- [Requirement] The reply is to be an exact repetition of the entries that follow, with each picture left out.

The data: Begin

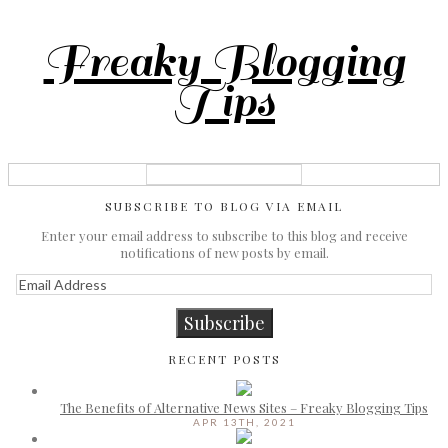
Freaky Blogging
Tips
SUBSCRIBE TO BLOG VIA EMAIL
Enter your email address to subscribe to this blog and receive
notifications of new posts by email.
Email
Address
Subscribe
RECENT POSTS
The Benefits of Alternative News Sites – Freaky Blogging Tips
APR 13TH, 2021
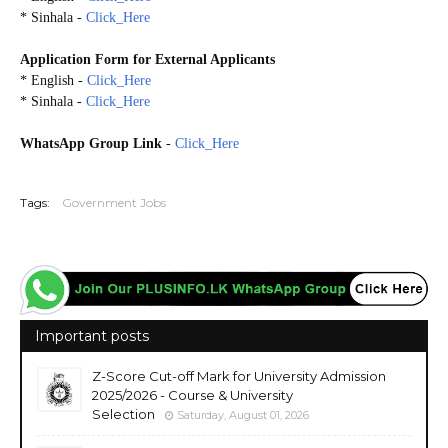
* Sinhala -
Click_Here
Application Form
for
External Applicants
*
English -
Click_Here
* Sinhala -
Click_Here
WhatsApp Group Link
-
Click_Here
20250517
Tags:
Government Jobs
Important posts
Z-Score Cut-off Mark for University Admission
2025/2026 - Course & University
Selection
Saturday, August 01, 2026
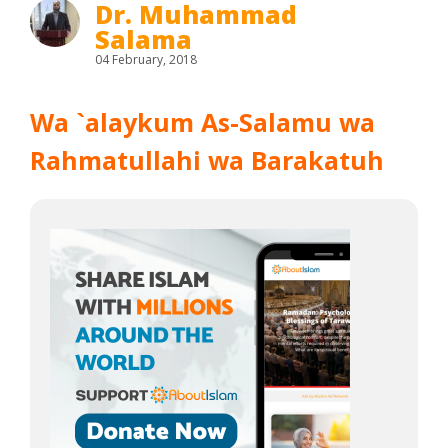
Dr. Muhammad
Salama
04 February, 2018
Wa `alaykum As-Salamu wa
Rahmatullahi wa Barakatuh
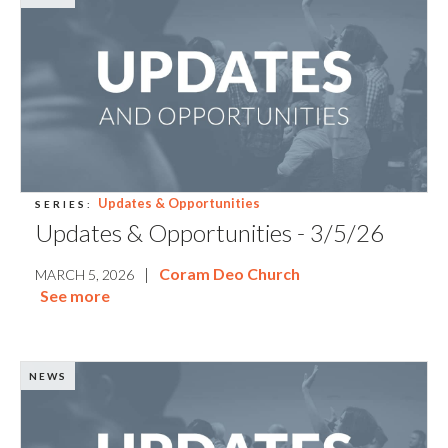
Updates & Opportunities
SERIES:
Updates & Opportunities - 3/5/26
|
Coram Deo Church
MARCH 5, 2026
See more
NEWS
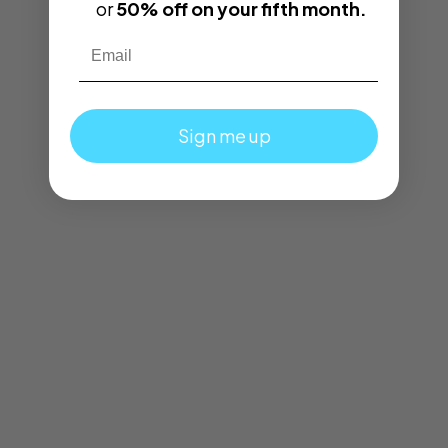
or
50% off on your fifth month.
Email
Sign me up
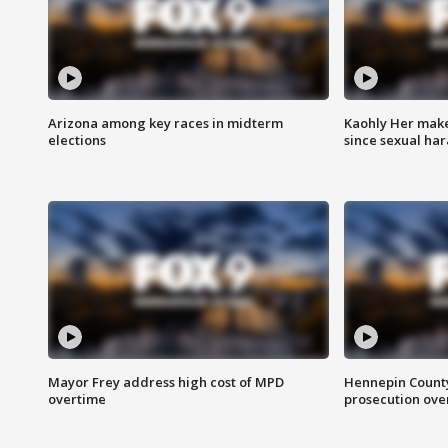
Arizona among key races in midterm
Kaohly Her make
elections
since sexual ha
Mayor Frey address high cost of MPD
Hennepin County
overtime
prosecution over 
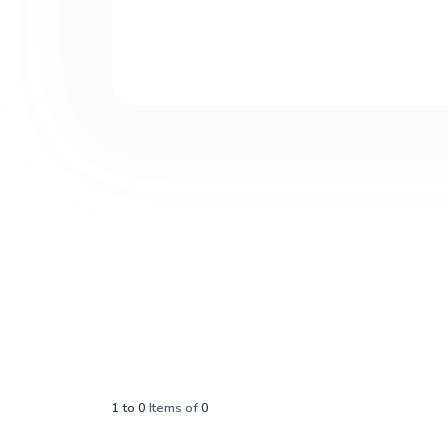
1
to
0
Items of
0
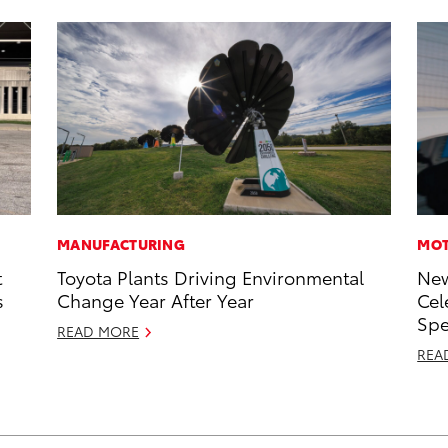
MANUFACTURING
MOT
t
Toyota Plants Driving Environmental
New
s
Change Year After Year
Cel
Sp
READ MORE
REA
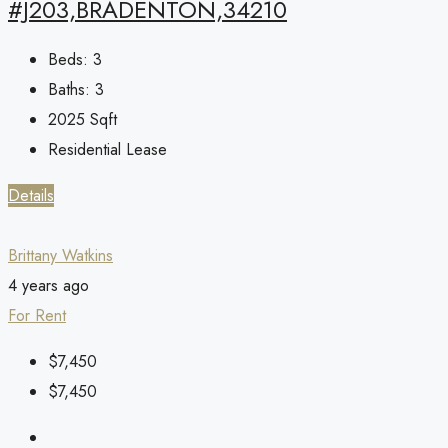
#J203,BRADENTON,34210
Beds:
3
Baths:
3
2025
Sqft
Residential Lease
Details
Brittany Watkins
4 years ago
For Rent
$7,450
$7,450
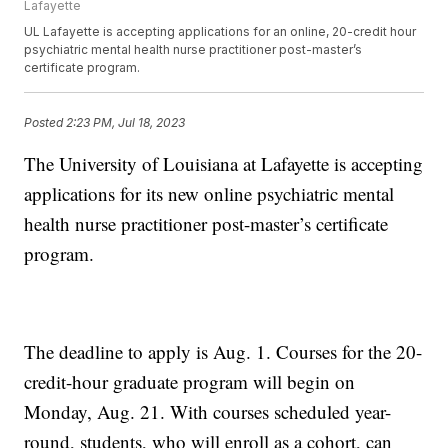
Lafayette
UL Lafayette is accepting applications for an online, 20-credit hour
psychiatric mental health nurse practitioner post-master’s
certificate program.
Posted
2:23 PM, Jul 18, 2023
The University of Louisiana at Lafayette is accepting
applications for its new online psychiatric mental
health nurse practitioner post-master’s certificate
program.
The deadline to apply is Aug. 1. Courses for the 20-
credit-hour graduate program will begin on
Monday, Aug. 21. With courses scheduled year-
round, students, who will enroll as a cohort, can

The data: End

- [Answer to this exercise]
Freaky Blogging
Tips
SUBSCRIBE TO BLOG VIA EMAIL
Enter your email address to subscribe to this blog and receive
notifications of new posts by email.
Email
Address
Subscribe
RECENT POSTS
The Benefits of Alternative News Sites – Freaky Blogging Tips
APR 13TH, 2021
* Sinhala -
Click_Here
Application Form
for
External Applicants
*
English -
Click_Here
* Sinhala -
Click_Here
WhatsApp Group Link
-
Click_Here
20250517
Tags:
Government Jobs
Important posts
Z-Score Cut-off Mark for University Admission
2025/2026 - Course & University
Selection
Saturday, August 01, 2026
Dr. Muhammad
Salama
04 February, 2018
Wa `alaykum As-Salamu wa
Rahmatullahi wa Barakatuh
Updates & Opportunities
SERIES:
Updates & Opportunities - 3/5/26
|
Coram Deo Church
MARCH 5, 2026
See more
NEWS
or
50% off on your fifth month.
Email
Sign me up
Arizona among key races in midterm
Kaohly Her make
elections
since sexual ha
Mayor Frey address high cost of MPD
Hennepin County
overtime
prosecution over 
1
to
0
Items of
0
MANUFACTURING
MOT
t
Toyota Plants Driving Environmental
New
s
Change Year After Year
Cel
Sp
READ MORE
REA
#J203,BRADENTON,34210
Beds:
3
Baths:
3
2025
Sqft
Residential Lease
Details
Brittany Watkins
4 years ago
For Rent
$7,450
$7,450
Lafayette
UL Lafayette is accepting applications for an online, 20-credit hour
psychiatric mental health nurse practitioner post-master’s
certificate program.
Posted
2:23 PM, Jul 18, 2023
The University of Louisiana at Lafayette is accepting
applications for its new online psychiatric mental
health nurse practitioner post-master’s certificate
program.
The deadline to apply is Aug. 1. Courses for the 20-
credit-hour graduate program will begin on
Monday, Aug. 21. With courses scheduled year-
round, students, who will enroll as a cohort, can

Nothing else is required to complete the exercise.